DETAILED DESCRIPTION

The exemplary embodiments described here mainly relate to different types of Stirling engines. The concepts described here (especially the However, the basic shape of the piston and its mechanical coupling to the gearbox can at least partially be transferred to other types of hot gas machines. In addition, the designs of cylinder and piston explained using the various exemplary embodiments described here can be combined as desired in multi-cylinder machines. Fig. 1 shows an example of the structure of a gamma-type Stirling engine. The mode of operation of such a gamma-type Stirling engine is based on the fact that, for example, a displacer piston VK in a displacer cylinder VZ, which is actuated via a crank mechanism (e.g. with a crankshaft 10 and connecting rod 12), alternately transfers the working gas via a heat exchanger (heater E), regenerator R and cooler K transported back and forth on a "hot" side H and a "cool" side C of the displacement cylinder VZ. The resulting pressure changes act on a working piston AK (right in Fig. 1 ), which transfers the resulting forces to the crankshaft 10 and generates torque there. The piston rod 13 of the displacer piston VK is led out of the displacer cylinder VZ via a passage (seal 30) and connected to the crankshaft 10 via a short connecting rod 12. The working piston AK, which trails, for example, 90 degrees behind the displacer piston VK, is connected to the displacer cylinder VZ via a line L. Devices for guiding the connecting rod head to absorb the lateral force are not shown. Various examples are in the publications WO 2009/082997A2 and DE 102 29 442 A1 described.

One with the displacer piston VK arranged in the displacer cylinder VZ in the Gamma type (see Fig. 1 ) comparable design is used in a double-acting Stirling engine of the Alpha type (also called Siemens type), which is in Fig. 2 is shown as an example. Different from the gamma type Fig. 1 However, a double-acting Stirling engine of the Alpha type does not have a separate displacer piston or cylinder, but rather several interconnected working piston-working cylinder units. There is - as in Fig. 2 shown - the hot end H of a working cylinder AZ is connected to the cold end C of the next working cylinder AZ 'via heater E, regenerator R and cooler K. In this respect, this type only works on machines with multiple cylinders. Often become - as in Fig. 2 shown - four piston-cylinder units are used, each of which has the same structure and whose pistons work out of phase by 90 degrees (based on a full revolution of the crankshaft). The angular positions of the individual working pistons are in Fig. 2 drawn. It Machines with more than four piston-cylinder units are also possible. Devices for guiding the connecting rod head to absorb the lateral force are not shown. The double-acting Stirling engine shown is also known as a Siemens hot gas engine. Various other examples are in the publications US 3,940,934 , US 4,069,671 and US 4,195,554 described

Both examples Fig. 1 and 2 What they have in common is that the piston (displacement piston VK in the Gamma type, cf. Fig. 1 , or the working piston AK for the double-acting Alpha type, cf. Fig. 2 ) is moved within a gas-tight cylinder filled with working gas (displacement cylinder VZ for the gamma type or working cylinder AZ for the double-acting alpha type). The piston force is transmitted via a piston rod 13 attached to the piston VK or AK. In the examples shown, the piston rod 13 is guided through an opening at the cool end C of the cylinder VZ or AZ and sealed (see Fig. 1 , seal 30). The outwardly guided end of the piston rod 13 can be connected to a connecting rod of a crank drive (eg connecting rod 12, crankshaft 10), which determines the oscillating movements. In relation to the exemplary embodiments described here, the term piston rod refers to a rod that is rigidly (not pivotably) connected to the respective piston, so that the piston rod can only move along the longitudinal axis S of the piston. In contrast, a connecting rod is pivotally mounted relative to the piston longitudinal axis S.

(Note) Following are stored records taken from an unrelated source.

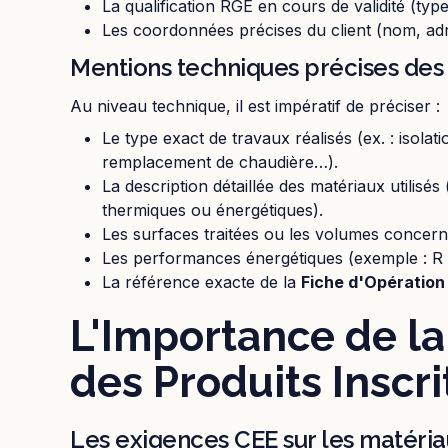
La qualification RGE en cours de validité (type
Les coordonnées précises du client (nom, ad
Mentions techniques précises des
Au niveau technique, il est impératif de préciser :
Le type exact de travaux réalisés (ex. : isolati
remplacement de chaudière…).
La description détaillée des matériaux utilisé
thermiques ou énergétiques).
Les surfaces traitées ou les volumes concern
Les performances énergétiques (exemple : R 
La référence exacte de la
Fiche d'Opération
L'Importance de l
des Produits Inscri
Les exigences CEE sur les matéri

In the constructions shown, the piston rod 13 comes out of the cylinder VZ in the area of the passage (cf. Fig. 1 ) or AZ (cf. Fig. 2 ) those lateral forces which are caused by the inclination of the connecting rod 12. These lateral forces can be problematic with regard to the storage of the piston rod 13. In some designs, additional longitudinal guides - for example crosshead guides - are attached to relieve the pressure on the piston rod 13. However, such machine elements can lead to an increase in the overall height of the entire arrangement, which is why relatively short connecting rods 12 are usually used. These in turn cause an unfavorable ratio of crank radius r _K to connecting rod length l _p (lambda value, see Fig. 1 ), which affects both high lateral forces and a high proportion of second-order mass forces. In addition, it can be unfavorable for the thermodynamic process of the Stirling engine if the piston movement deviates significantly from a sinusoidal curve.

With an oil-lubricated crank drive, it may be necessary to take measures along the piston rod 13 so that the oil cannot get into the process space or into the working gas. Such seals can also contribute to extending the overall height of the Stirling engine. At this point it should be noted that a crank friction is generally viewed as a mechanical functional unit that is designed to convert an oscillating translational movement of the pistons into rotation. A crank mechanism does not necessarily have to be designed as shown in the examples Fig. 1 or 2 , in which the connecting rods are deflected directly on a crankshaft. In an alternative embodiment, the crank mechanism can have a Ross-Yoke mechanism. In a further alternative embodiment, a swash plate can be connected to the shaft in order to convert the oscillating movement of the pistons into rotation.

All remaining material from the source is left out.